Exercise details: Would you copy the listing below exactly, keeping the pictures out?

Start of Material for the task

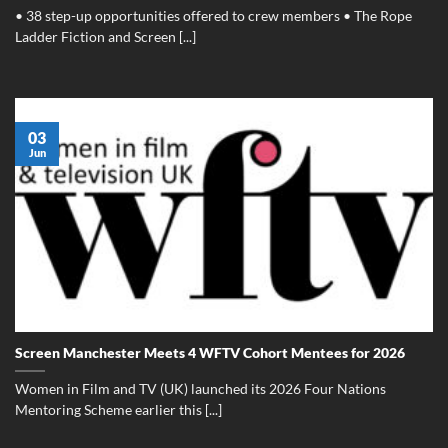
• 38 step-up opportunities offered to crew members • The Rope
Ladder Fiction and Screen [...]
03
Jun
Screen Manchester Meets 4 WFTV Cohort Mentees for 2026
Women in Film and TV (UK) launched its 2026 Four Nations
Mentoring Scheme earlier this [...]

End of Material for the task

Solution to this exercise:
• 38 step-up opportunities offered to crew members • The Rope
Ladder Fiction and Screen [...]
03
Jun
Screen Manchester Meets 4 WFTV Cohort Mentees for 2026
Women in Film and TV (UK) launched its 2026 Four Nations
Mentoring Scheme earlier this [...]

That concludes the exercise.